Langemark und Ieper heute

Heute sind sowohl Langemark als auch Ieper (Ypern) dem Frieden gewidmet. In der Stadt Ieper hält das In Flanders Fields Museum die Erinnerung an den Ersten Weltkrieg wach. Dieses international renommierte Museum mit mehr als 200.000 Besuchern pro Jahr stellt den Ersten Weltkrieg auf eine integrative und soziokulturelle Weise dar. Persönliche Geschichten stehen im Mittelpunkt des Museumskonzepts, untermauert durch die neuesten wissenschaftlichen Erkenntnisse: denn dem Museum ist ein Forschungszentrum angegliedert. Das schreckliche Schicksal, das Ieper im Ersten Weltkrieg ereilte, inspiriert die Stadt außerdem dazu, sich aktiv für den Frieden einzusetzen – mit einer eigens eingerichteten Friedensabteilung. Auch die Gemeinde Langemark-Poelkapelle, zu der das Dorf Langemark gehört, ist in diesem Bereich aktiv. Vier Jahre lang, von 1914 bis 1918, verlief die Frontlinie auf ihrem Gebiet, und heute befindet sich hier der am meisten besuchte und wahrscheinlich berühmteste deutsche Soldatenfriedhof des Ersten Weltkrieges. Gleich außerhalb des Friedhofs mahnt ein Denkmal zu Frieden und Versöhnung. Es wurde 2016 durch die Zusammenarbeit von 200 Schmieden aus der ganzen Welt geschaffen. Das Dorf ist häufig Schauplatz von Friedensdemonstrationen.

Literatur

Einen Überblick über die Geschichte der Schlachten bei Ypern und des Langemarck-Mythos bieten Mark Connelly und Stefan Goebel, Ypres (Oxford University Press, 2018).
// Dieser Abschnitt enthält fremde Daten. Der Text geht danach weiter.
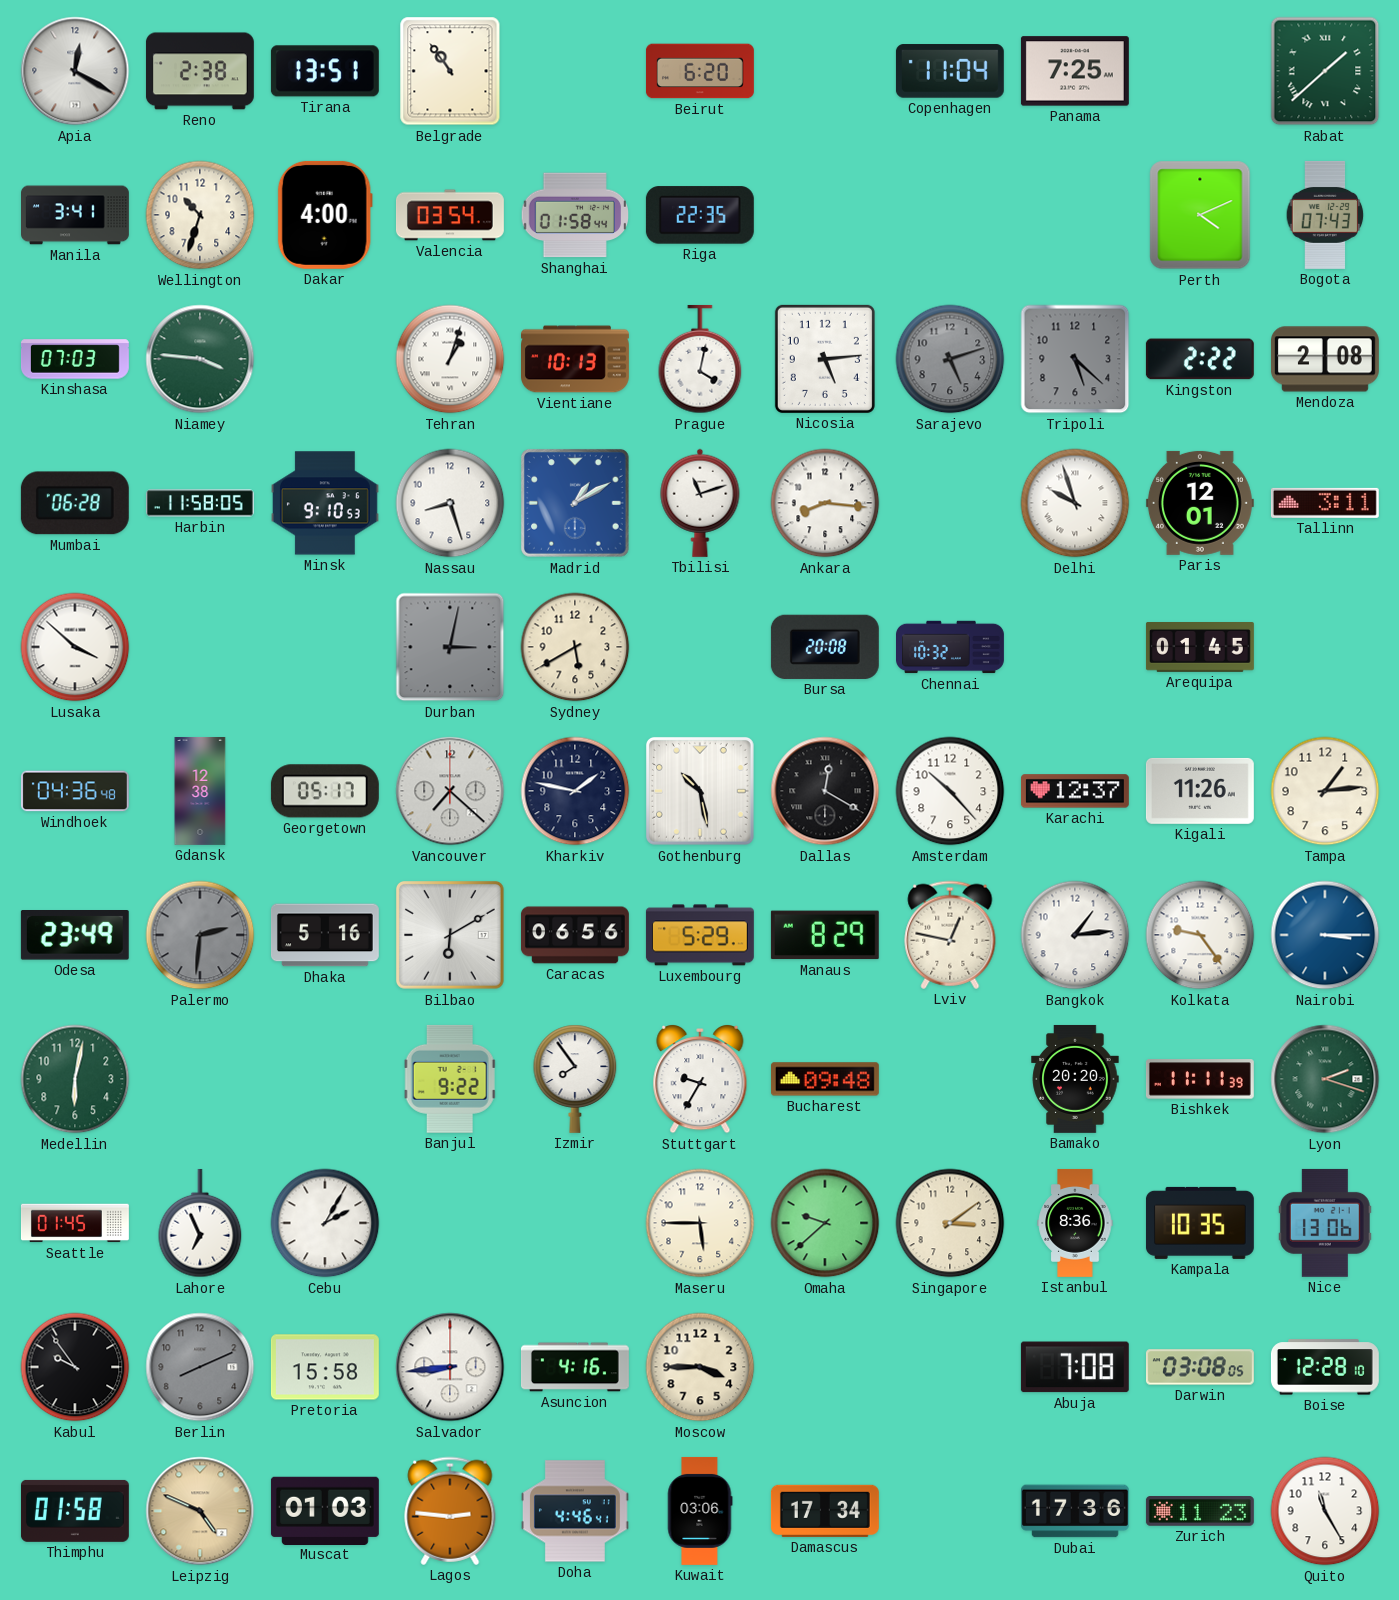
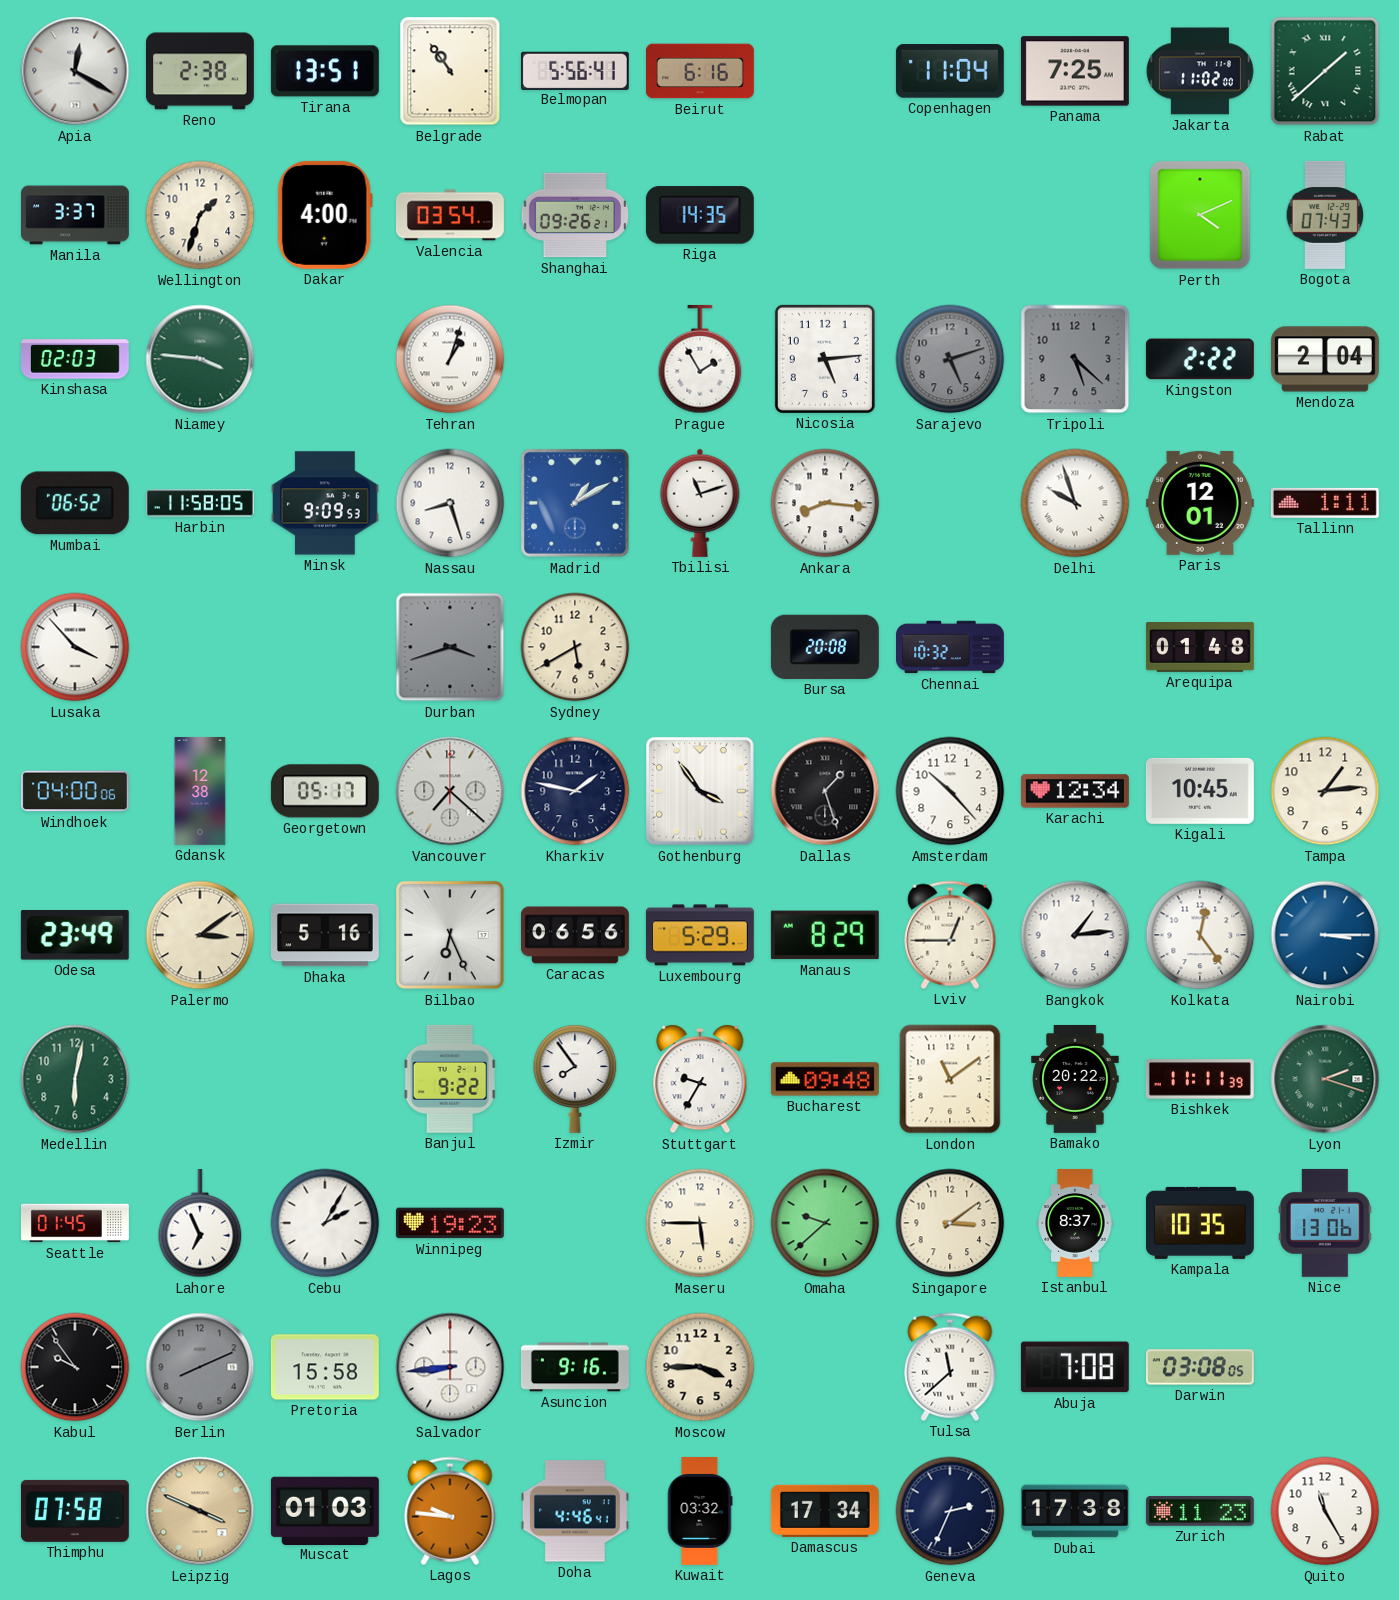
Belmopan: none -> 5:56
Beirut: 6:20 -> 6:16
Jakarta: none -> 11:02
Manila: 3:41 -> 3:37
Wellington: 10:33 -> 1:33
Shanghai: 01:58 -> 09:26
Riga: 22:35 -> 14:35
Kinshasa: 07:03 -> 02:03
Vientiane: 10:13 -> none
Prague: 4:02 -> 1:55
Mendoza: 2:08 -> 2:04
Mumbai: 06:28 -> 06:52
Minsk: 9:10 -> 9:09
Tallinn: 3:11 -> 1:11
Lusaka: 3:52 -> 3:53
Durban: 3:02 -> 3:42
Arequipa: 01:45 -> 01:48
Windhoek: 04:36 -> 04:00
Gothenburg: 10:28 -> 3:54
Dallas: 12:20 -> 1:27
Karachi: 12:37 -> 12:34
Kigali: 11:26 -> 10:45
Palermo: 2:31 -> 3:09
Palermo dial: grey -> cream
Bilbao: 6:10 -> 6:26
Lviv: 12:47 -> 12:45
Kolkata: 9:24 -> 12:24
London: none -> 11:09
Bamako: 20:20 -> 20:22
Winnipeg: none -> 19:23
Istanbul: 8:36 -> 8:37
Asuncion: 4:16 -> 9:16
Tulsa: none -> 11:38
Boise: 12:28 -> none
Thimphu: 01:58 -> 07:58
Leipzig: 4:49 -> 3:49
Lagos: 2:46 -> 9:46
Kuwait: 03:06 -> 03:32
Geneva: none -> 2:34
Dubai: 17:36 -> 17:38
Dieselben Autoren erörtern die Nachwirkungen von Langemarck nach 1945 in ihrem Artikel „Forgetting the Great War? The Langemarck Myth between Cultural Oblivion and Critical Memory in (West) Germany, 1945–2014”, Journal of Modern History (2022). Hintergrundinformationen zum Ersten Weltkrieg findet man auf der Website 1914–1918-Online: International Encyclopedia of the First World War. Wer einen Besuch in Westflandern plant, sollte die Website des In Flanders Fields Museum in Ieper besuchen.